[Source data]
########################################

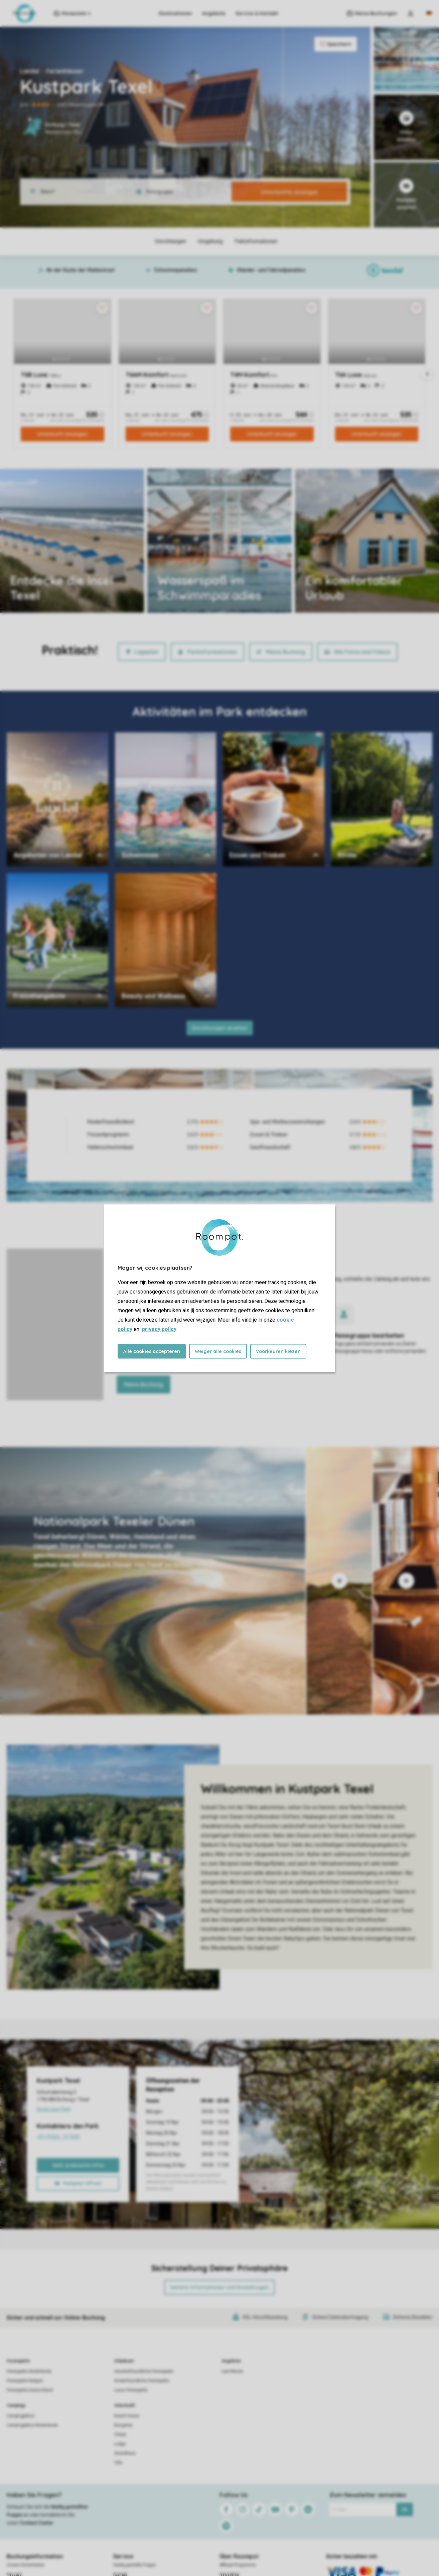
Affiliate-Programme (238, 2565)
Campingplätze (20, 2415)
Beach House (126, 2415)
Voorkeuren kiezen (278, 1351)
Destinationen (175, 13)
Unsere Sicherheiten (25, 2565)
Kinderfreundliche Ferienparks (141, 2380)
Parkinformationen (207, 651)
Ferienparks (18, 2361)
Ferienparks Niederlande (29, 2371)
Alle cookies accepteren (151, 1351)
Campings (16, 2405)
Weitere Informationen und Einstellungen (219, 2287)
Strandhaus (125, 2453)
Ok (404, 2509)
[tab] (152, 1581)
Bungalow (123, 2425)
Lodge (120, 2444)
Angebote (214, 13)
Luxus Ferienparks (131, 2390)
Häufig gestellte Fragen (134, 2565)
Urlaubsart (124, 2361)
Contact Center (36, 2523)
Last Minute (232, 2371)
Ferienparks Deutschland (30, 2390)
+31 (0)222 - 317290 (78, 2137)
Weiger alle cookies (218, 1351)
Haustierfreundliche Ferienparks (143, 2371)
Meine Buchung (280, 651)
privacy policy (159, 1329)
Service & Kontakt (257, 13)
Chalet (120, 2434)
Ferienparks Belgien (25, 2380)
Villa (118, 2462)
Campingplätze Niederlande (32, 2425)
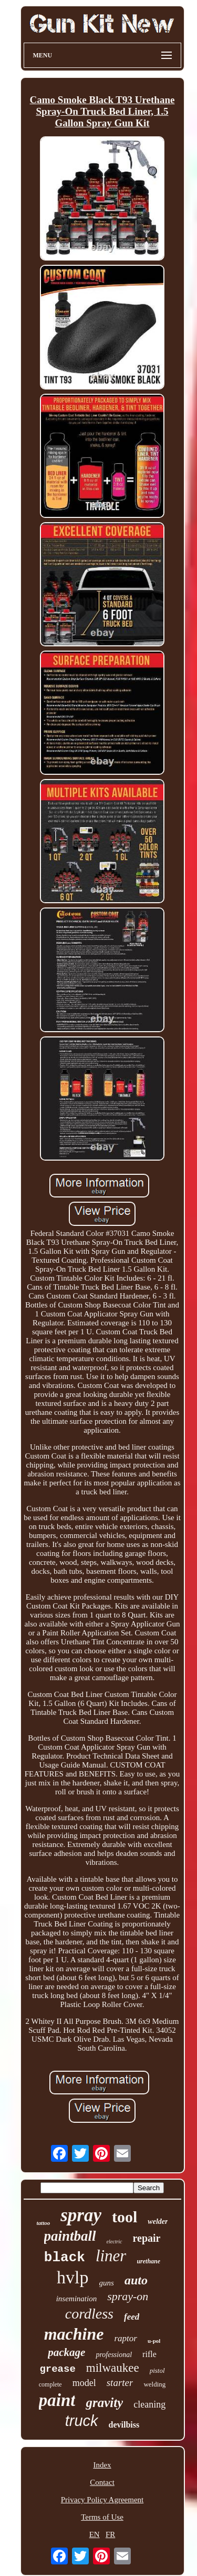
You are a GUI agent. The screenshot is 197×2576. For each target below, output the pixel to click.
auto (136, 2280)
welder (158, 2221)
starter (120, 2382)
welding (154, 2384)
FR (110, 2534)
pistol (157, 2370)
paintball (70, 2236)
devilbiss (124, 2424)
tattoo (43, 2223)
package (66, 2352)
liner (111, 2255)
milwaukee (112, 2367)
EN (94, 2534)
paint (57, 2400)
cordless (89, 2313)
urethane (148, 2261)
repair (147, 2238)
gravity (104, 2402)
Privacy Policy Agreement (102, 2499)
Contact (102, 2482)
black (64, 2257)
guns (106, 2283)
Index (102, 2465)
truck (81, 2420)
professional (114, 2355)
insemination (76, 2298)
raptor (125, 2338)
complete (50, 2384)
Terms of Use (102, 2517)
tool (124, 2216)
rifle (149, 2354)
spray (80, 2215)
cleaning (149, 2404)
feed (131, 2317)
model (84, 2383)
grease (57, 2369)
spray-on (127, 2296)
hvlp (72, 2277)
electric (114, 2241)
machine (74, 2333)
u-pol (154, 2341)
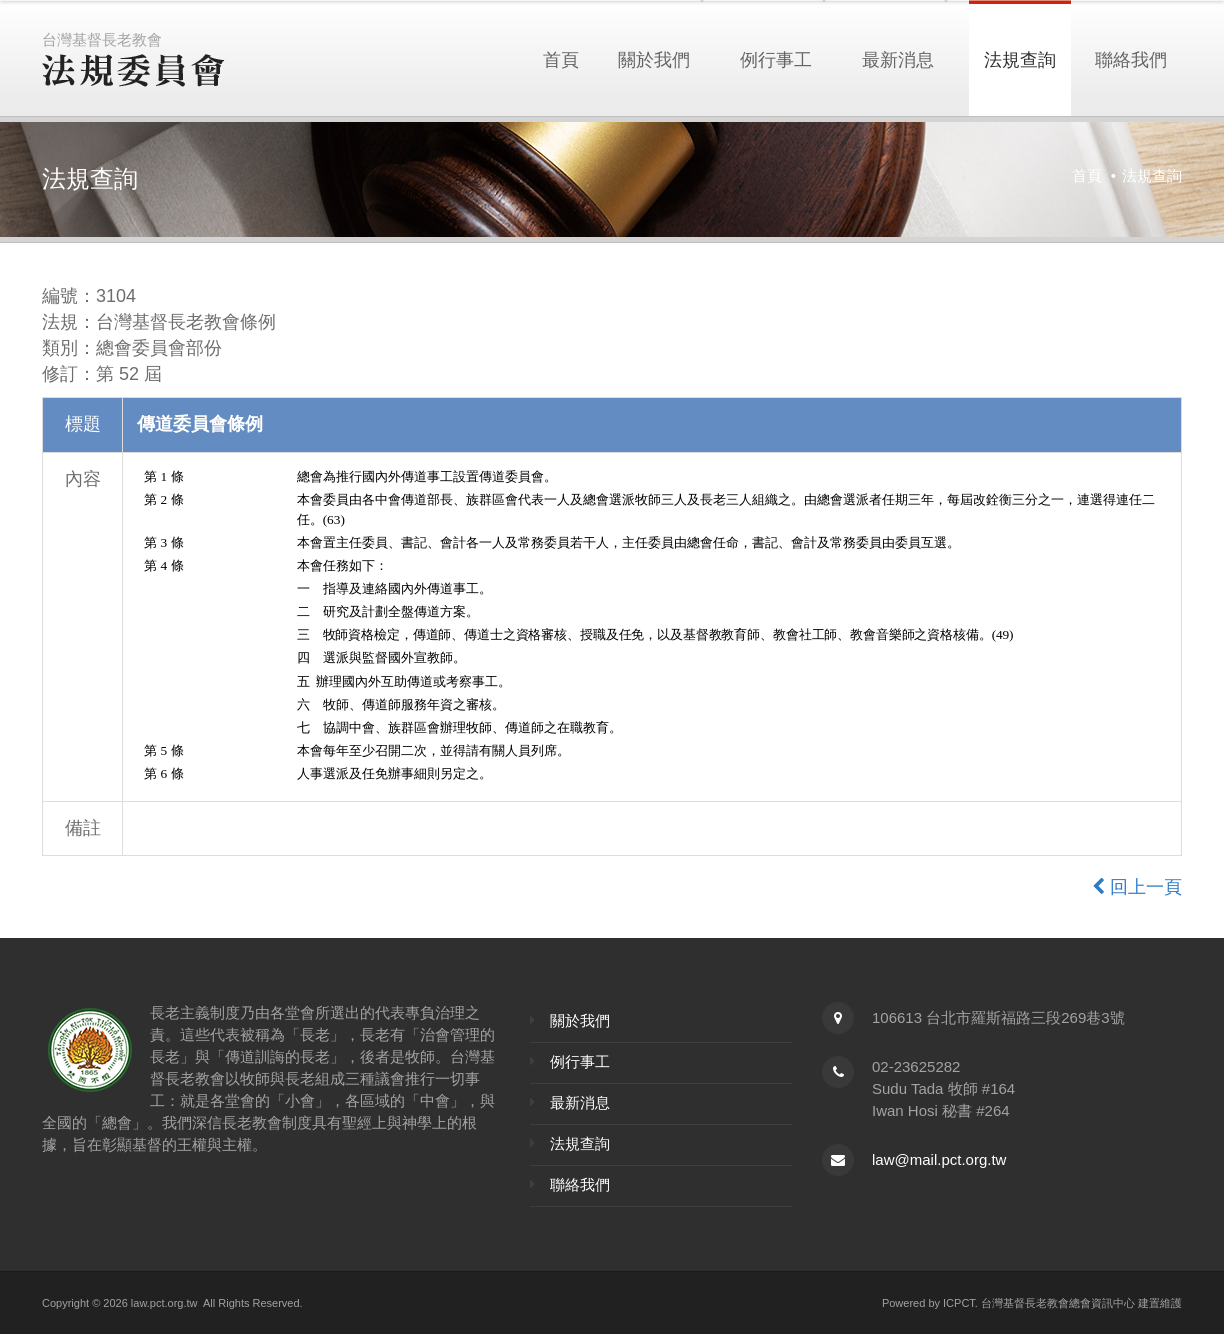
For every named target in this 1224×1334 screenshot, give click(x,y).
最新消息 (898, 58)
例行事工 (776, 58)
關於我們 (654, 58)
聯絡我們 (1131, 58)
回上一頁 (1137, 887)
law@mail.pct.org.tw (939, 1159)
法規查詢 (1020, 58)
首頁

########################################

• Try it: All lines in the preceding records that hold the word "click" need to be copied.

• Task response:
You are a GUI agent. The screenshot is 197×2576. For each target below, output the pixel to click.
For every named target in this 1224×1334 screenshot, give click(x,y).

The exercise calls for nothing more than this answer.